#### EXTRACTED MATERIAL ####

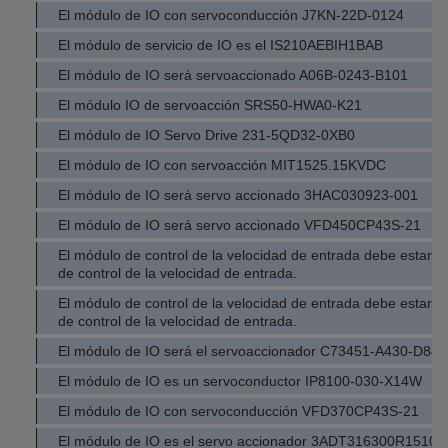
El módulo de IO con servoconducción J7KN-22D-0124
El módulo de servicio de IO es el IS210AEBIH1BAB
El módulo de IO será servoaccionado A06B-0243-B101
El módulo IO de servoacción SRS50-HWA0-K21
El módulo de IO Servo Drive 231-5QD32-0XB0
El módulo de IO con servoacción MIT1525.15KVDC
El módulo de IO será servo accionado 3HAC030923-001
El módulo de IO será servo accionado VFD450CP43S-21
El módulo de control de la velocidad de entrada debe estar 
de control de la velocidad de entrada.
El módulo de control de la velocidad de entrada debe estar 
de control de la velocidad de entrada.
El módulo de IO será el servoaccionador C73451-A430-D84
El módulo de IO es un servoconductor IP8100-030-X14W
El módulo de IO con servoconducción VFD370CP43S-21
El módulo de IO es el servo accionador 3ADT316300R1510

####

_WHAT NEEDS TO BE DONE_
Check every line above for the string "servoacción" and copy those that have it.

_ANSWER SECTION_
El módulo IO de servoacción SRS50-HWA0-K21
El módulo de IO con servoacción MIT1525.15KVDC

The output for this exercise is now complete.